* _Work required_: Leaving out all pictures, transcribe the lines below exactly, from the first through the line containing "e provider can".

* _Material shown_:
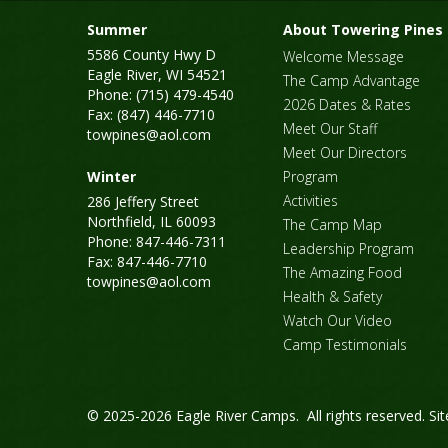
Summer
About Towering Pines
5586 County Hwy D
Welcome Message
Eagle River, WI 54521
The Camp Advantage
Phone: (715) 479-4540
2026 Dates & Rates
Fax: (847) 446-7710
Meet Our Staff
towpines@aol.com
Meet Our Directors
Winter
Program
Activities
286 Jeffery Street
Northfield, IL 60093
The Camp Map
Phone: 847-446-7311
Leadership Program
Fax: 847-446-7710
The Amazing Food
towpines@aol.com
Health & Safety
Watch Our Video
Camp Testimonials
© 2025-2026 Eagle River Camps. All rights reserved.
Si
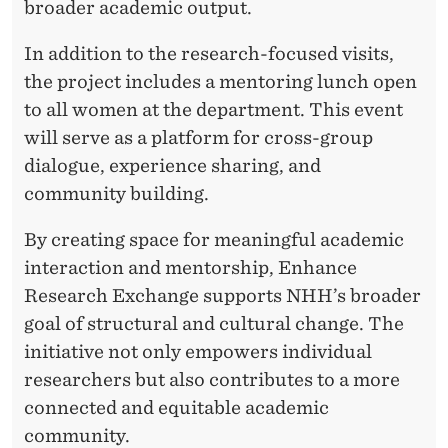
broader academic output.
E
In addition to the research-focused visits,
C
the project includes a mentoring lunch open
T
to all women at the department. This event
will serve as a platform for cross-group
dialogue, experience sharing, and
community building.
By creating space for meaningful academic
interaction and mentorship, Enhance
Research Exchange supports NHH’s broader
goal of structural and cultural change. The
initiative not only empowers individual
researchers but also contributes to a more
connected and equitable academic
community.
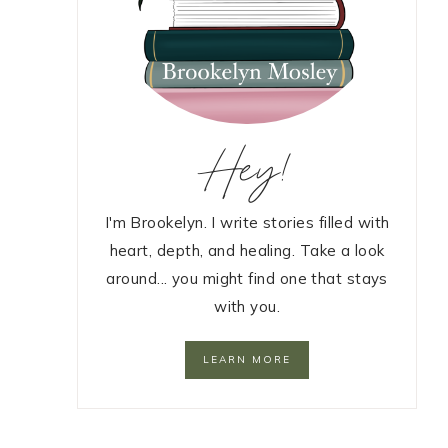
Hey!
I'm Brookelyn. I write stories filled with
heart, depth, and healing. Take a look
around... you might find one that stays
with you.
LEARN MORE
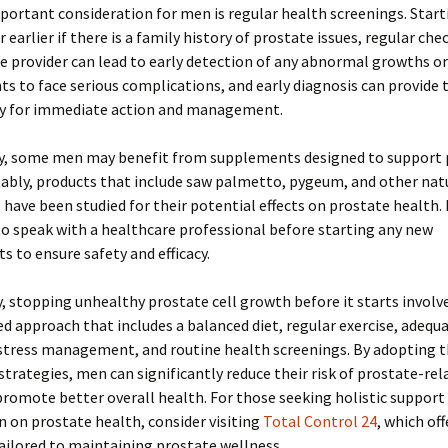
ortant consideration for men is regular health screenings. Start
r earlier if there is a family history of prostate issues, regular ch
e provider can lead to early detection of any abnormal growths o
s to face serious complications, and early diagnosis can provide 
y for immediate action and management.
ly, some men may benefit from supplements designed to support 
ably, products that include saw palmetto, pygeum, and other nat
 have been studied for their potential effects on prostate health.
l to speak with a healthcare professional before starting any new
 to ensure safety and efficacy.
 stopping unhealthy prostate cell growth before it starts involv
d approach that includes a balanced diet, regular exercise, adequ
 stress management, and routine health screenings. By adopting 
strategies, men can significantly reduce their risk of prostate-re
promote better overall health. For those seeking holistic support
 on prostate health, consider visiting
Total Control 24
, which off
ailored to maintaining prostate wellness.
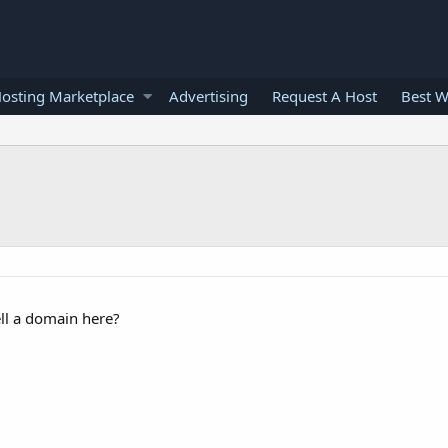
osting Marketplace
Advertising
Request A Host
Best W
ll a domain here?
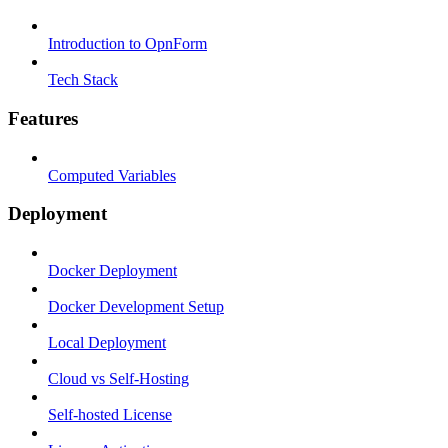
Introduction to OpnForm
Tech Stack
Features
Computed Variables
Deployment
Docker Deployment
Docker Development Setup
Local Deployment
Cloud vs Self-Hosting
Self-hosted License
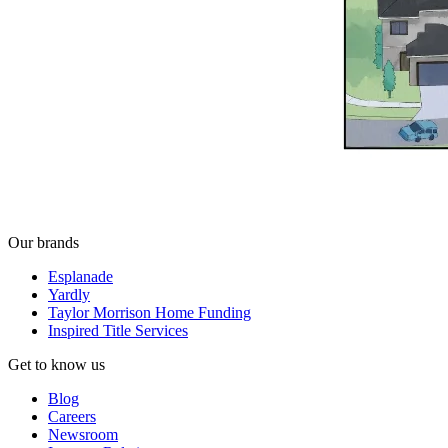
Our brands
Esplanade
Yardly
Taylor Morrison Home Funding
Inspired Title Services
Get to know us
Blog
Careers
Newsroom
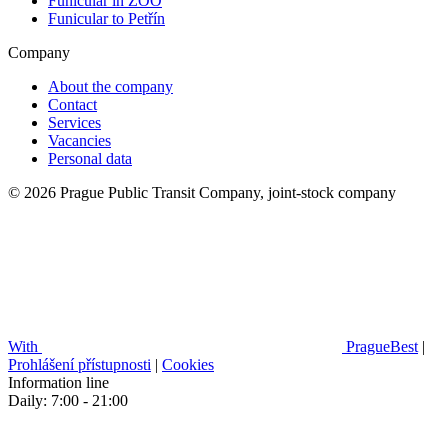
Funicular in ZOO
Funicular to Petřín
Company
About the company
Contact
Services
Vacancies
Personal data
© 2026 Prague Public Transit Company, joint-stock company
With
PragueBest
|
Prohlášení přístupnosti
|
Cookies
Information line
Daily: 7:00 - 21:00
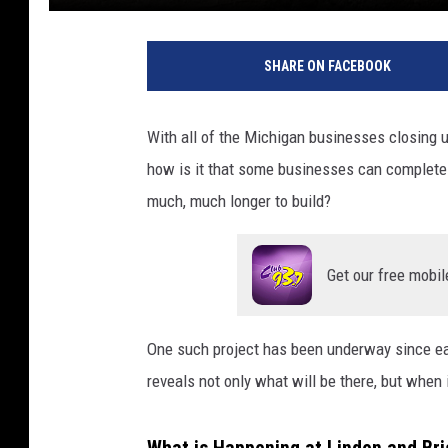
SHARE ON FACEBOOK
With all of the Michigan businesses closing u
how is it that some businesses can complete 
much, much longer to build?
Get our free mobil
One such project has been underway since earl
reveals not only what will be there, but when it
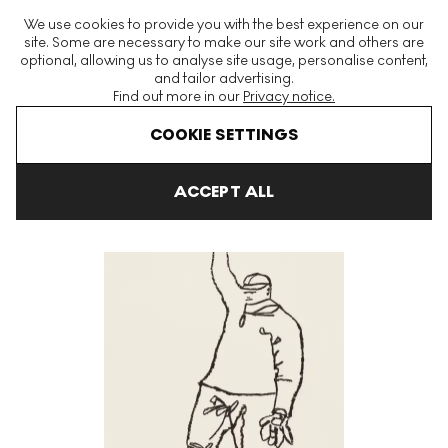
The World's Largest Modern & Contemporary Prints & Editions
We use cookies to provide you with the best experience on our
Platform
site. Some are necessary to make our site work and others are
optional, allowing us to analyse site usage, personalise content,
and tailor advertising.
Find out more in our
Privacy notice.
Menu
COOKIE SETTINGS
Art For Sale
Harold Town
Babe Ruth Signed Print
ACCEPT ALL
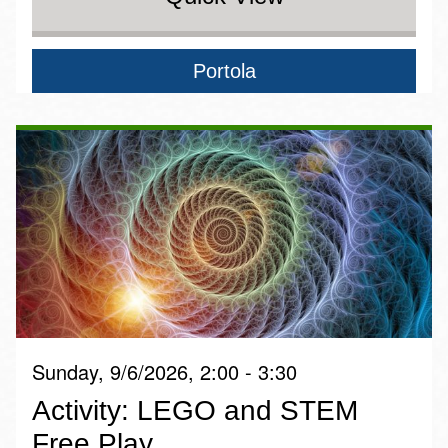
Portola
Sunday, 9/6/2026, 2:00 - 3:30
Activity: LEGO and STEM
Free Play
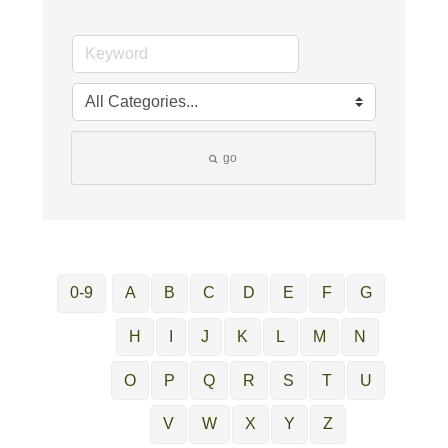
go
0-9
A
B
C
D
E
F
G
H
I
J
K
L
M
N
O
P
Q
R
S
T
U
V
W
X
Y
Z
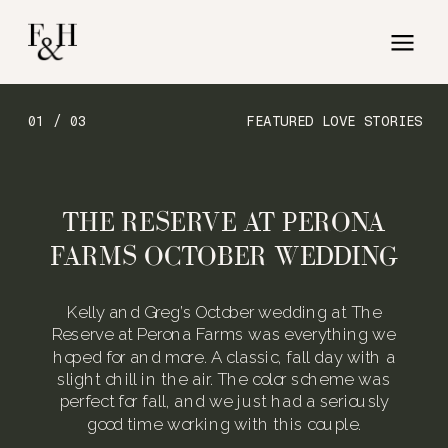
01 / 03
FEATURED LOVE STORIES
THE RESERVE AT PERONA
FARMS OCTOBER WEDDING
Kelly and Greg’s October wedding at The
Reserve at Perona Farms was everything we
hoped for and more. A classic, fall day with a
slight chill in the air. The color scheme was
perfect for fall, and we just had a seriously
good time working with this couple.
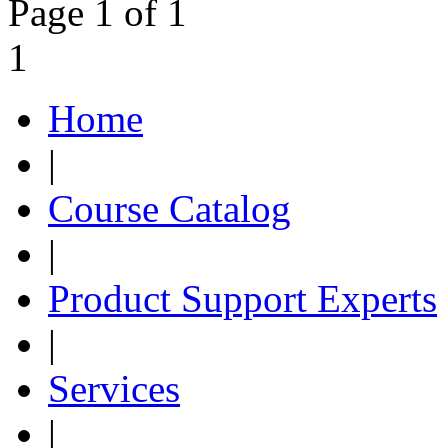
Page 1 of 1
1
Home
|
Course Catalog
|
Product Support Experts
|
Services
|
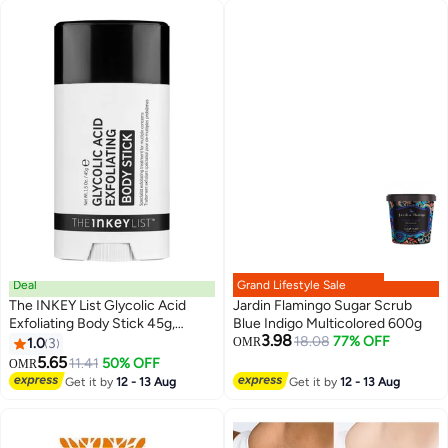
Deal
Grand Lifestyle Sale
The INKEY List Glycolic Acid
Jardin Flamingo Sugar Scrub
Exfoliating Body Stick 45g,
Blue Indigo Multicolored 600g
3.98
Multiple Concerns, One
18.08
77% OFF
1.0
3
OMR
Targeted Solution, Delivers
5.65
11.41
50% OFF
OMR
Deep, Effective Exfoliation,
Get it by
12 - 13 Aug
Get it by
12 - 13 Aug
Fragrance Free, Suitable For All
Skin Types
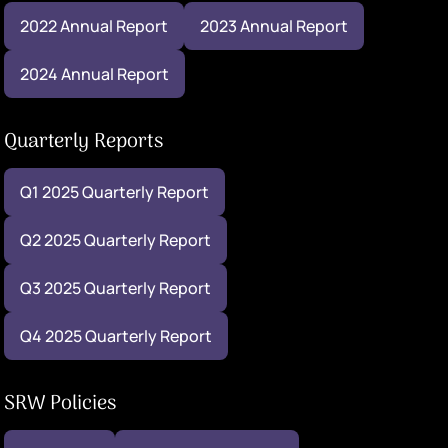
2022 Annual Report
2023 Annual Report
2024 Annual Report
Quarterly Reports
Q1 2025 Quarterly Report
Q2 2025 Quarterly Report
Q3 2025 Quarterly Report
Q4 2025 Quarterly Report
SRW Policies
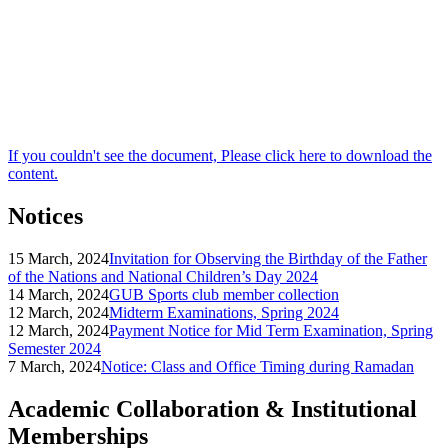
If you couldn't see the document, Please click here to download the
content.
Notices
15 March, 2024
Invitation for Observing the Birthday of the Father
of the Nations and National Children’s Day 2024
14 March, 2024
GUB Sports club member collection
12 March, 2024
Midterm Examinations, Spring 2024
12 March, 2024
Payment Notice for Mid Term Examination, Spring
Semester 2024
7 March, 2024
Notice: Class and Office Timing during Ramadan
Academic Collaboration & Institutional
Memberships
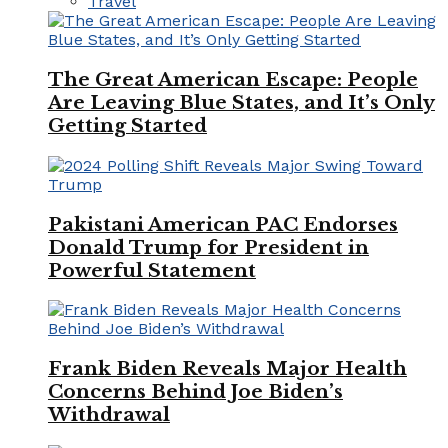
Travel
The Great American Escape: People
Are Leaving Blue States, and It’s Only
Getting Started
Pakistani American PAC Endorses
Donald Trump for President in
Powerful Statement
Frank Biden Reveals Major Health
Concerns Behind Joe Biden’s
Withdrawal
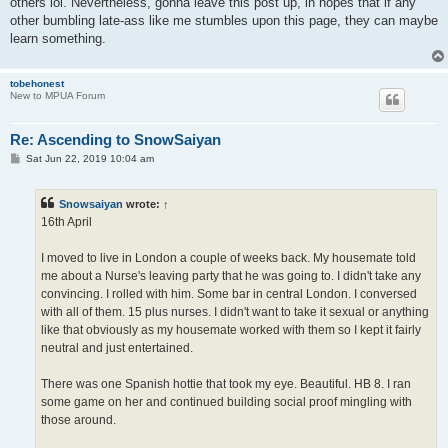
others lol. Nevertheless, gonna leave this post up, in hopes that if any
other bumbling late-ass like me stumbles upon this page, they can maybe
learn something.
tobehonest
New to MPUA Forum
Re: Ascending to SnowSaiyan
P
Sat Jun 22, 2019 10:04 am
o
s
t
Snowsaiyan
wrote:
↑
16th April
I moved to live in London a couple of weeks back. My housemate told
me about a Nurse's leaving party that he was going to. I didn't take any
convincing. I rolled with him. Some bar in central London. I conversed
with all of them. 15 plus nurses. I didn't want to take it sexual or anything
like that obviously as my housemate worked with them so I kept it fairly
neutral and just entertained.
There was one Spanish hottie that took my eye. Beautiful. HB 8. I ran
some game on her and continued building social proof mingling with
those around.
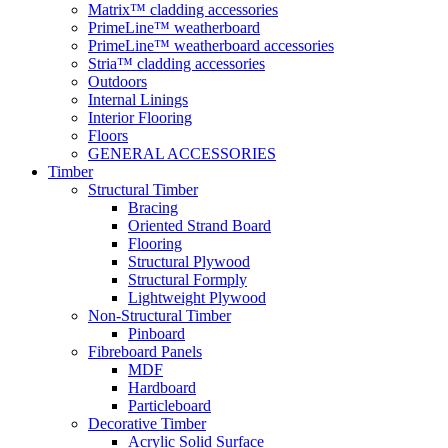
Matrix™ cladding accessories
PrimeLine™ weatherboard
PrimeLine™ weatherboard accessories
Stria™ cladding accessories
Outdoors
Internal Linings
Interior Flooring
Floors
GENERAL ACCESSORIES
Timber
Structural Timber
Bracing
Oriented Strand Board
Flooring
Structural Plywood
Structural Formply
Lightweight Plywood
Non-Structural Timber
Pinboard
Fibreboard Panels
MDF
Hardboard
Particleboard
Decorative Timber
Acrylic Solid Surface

* _Answer to the exercise_:
Summer
About Towering Pines
5586 County Hwy D
Welcome Message
Eagle River, WI 54521
The Camp Advantage
Phone: (715) 479-4540
2026 Dates & Rates
Fax: (847) 446-7710
Meet Our Staff
towpines@aol.com
Meet Our Directors
Winter
Program
Activities
286 Jeffery Street
Northfield, IL 60093
The Camp Map
Phone: 847-446-7311
Leadership Program
Fax: 847-446-7710
The Amazing Food
towpines@aol.com
Health & Safety
Watch Our Video
Camp Testimonials
© 2025-2026 Eagle River Camps. All rights reserved.
Si
broader academic output.
E
In addition to the research-focused visits,
C
the project includes a mentoring lunch open
T
to all women at the department. This event
will serve as a platform for cross-group
dialogue, experience sharing, and
community building.
By creating space for meaningful academic
interaction and mentorship, Enhance
Research Exchange supports NHH’s broader
goal of structural and cultural change. The
initiative not only empowers individual
researchers but also contributes to a more
connected and equitable academic
community.
Hey!
I'm Brookelyn. I write stories filled with
heart, depth, and healing. Take a look
around... you might find one that stays
with you.
LEARN MORE
ortant consideration for men is regular health screenings. Start
r earlier if there is a family history of prostate issues, regular ch
e provider can lead to early detection of any abnormal growths o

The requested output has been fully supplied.